With each line added to the implementation of Agda and each new bug discovered, this question becomes more and more relevant. The traditional answer to this question for most proof assistants as well as some programming languages (such as Haskell) is to define a core language that is much smaller and more trustworthy than the surface language implementation, and to translate the surface language into this core through a process called elaboration. However, this has not been the case for Agda, which instead has been defined only by its implementation. This has caused people to rightfully ask questions about what is precisely the type theory that Agda implements and how all of its features fit in to it.

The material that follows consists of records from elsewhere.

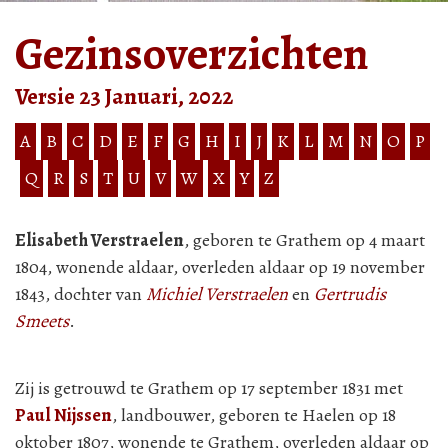
Gezinsoverzichten
Versie 23 Januari, 2022
A
B
C
D
E
F
G
H
I
J
K
L
M
N
O
P
Q
R
S
T
U
V
W
X
Y
Z
Elisabeth Verstraelen
, geboren te Grathem op 4 maart
1804, wonende aldaar, overleden aldaar op 19 november
1843, dochter van
Michiel Verstraelen
en
Gertrudis
Smeets
.
Zij is getrouwd te Grathem op 17 september 1831 met
Paul Nijssen
, landbouwer, geboren te Haelen op 18
oktober 1807, wonende te Grathem, overleden aldaar op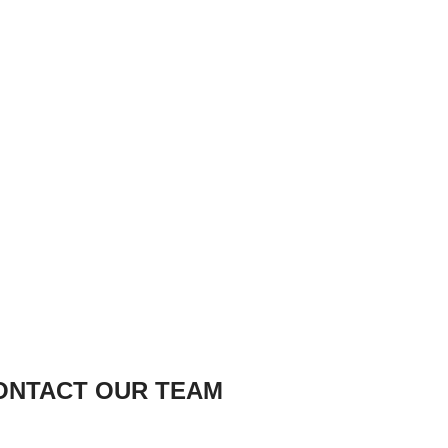
ONTACT OUR TEAM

This blog post is about Agda Core, a project to build a a formally specified core language for (a reasonable subset of) Agda together with a reference implementation of a type checker for it. If you have been following my work, you might know that I have been working on this project on and off for the past few years, yet the current version is still very much a work in progress. Hence, in the second part of this post, I will dive into a few examples of some of the more unexpected and interesting obstacles we encountered while trying to turn Agda Core from a dream into reality.
Agda Core: The Dream
Since Agda does not already have a core language, we have the opportunity to design one from scratch! In my previous post on the topic of core languages, I went deeper into the reasons for wanting a core language. Summarizing briefly, the main reasons are:
- To reduce the trusted code base
- To implement independent checkers
- To enable meta-theoretic study
- To decouple surface syntax from the internal language
- To use as a basis for meta-programming
- To use as a basis for exporting programs and proofs
From these six reasons, we can derive the main criteria our core language should satisfy:
- It should have a formal specification of its static and dynamic semantics, so we can study it and implement independent checkers.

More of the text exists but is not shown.